The Art of Richard Eurich || Andrew Lambirth

Richard Eurich (1903-1992) lived through virtually the whole of the Twentieth Century and was touched by almost all of its schools and movements and influenced many of its more well-known practitioners.

That his work is hard to categorise is a function of that and he moves readily and smoothly between conventional landscapes to sometimes fantastic scenes with altered and observational perspectives and to figurative work where detailed study of faces, expressions and interactions reaps considerable rewards.
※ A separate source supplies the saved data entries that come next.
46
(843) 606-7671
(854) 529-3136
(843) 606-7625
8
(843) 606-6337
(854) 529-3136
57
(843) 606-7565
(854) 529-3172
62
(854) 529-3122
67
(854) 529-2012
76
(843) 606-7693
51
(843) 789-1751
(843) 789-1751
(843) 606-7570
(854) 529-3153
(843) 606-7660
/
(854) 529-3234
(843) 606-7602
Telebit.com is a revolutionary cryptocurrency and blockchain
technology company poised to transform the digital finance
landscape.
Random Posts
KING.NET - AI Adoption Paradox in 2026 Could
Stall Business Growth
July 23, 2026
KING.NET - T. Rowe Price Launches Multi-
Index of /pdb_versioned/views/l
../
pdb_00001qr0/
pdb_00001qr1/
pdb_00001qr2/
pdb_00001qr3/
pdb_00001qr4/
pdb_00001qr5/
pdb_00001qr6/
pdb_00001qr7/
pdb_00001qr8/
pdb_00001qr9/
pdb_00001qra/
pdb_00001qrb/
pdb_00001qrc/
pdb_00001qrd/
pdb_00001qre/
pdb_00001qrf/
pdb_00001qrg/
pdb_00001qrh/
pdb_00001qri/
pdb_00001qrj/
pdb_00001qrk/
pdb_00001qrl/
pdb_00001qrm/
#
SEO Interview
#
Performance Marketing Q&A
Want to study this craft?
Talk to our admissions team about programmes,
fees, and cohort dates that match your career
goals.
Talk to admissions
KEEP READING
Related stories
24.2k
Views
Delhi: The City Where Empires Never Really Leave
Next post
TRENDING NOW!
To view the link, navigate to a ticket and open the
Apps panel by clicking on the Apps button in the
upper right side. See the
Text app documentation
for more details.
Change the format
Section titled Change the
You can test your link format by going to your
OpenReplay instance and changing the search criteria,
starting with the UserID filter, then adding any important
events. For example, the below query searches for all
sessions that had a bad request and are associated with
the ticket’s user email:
Analytical biographies of all of the century’s best known names have now appeared and we are, indeed, moving into the “important reappraisal” phase of those. To find original material and break new ground, writers are therefore progressing to more peripheral figures and, while it would be unfair to describe these as “minor”, they are certainly less well-known outside specialist circles. The reverse of that coin, of course, is that what deserve to be major figures are being rescued from at least relative obscurity, while blanks in the wider narrative are filled in.

So it is with Richard Eurich, as it says here, “a private man, not given much to self-promotion”. Eurich was many things (as were his contemporaries, of course) – an excellent draughtsman, teacher, painter of marine subjects and, inevitably for that generation, war artist.

Being the first full study, this was always going to be ground-breaking, but Andrew Lambirth’s typically thorough and sympathetic approach ensures a work that does its subject full justice and produces a nice balance between Eurich’s personal and professional lives.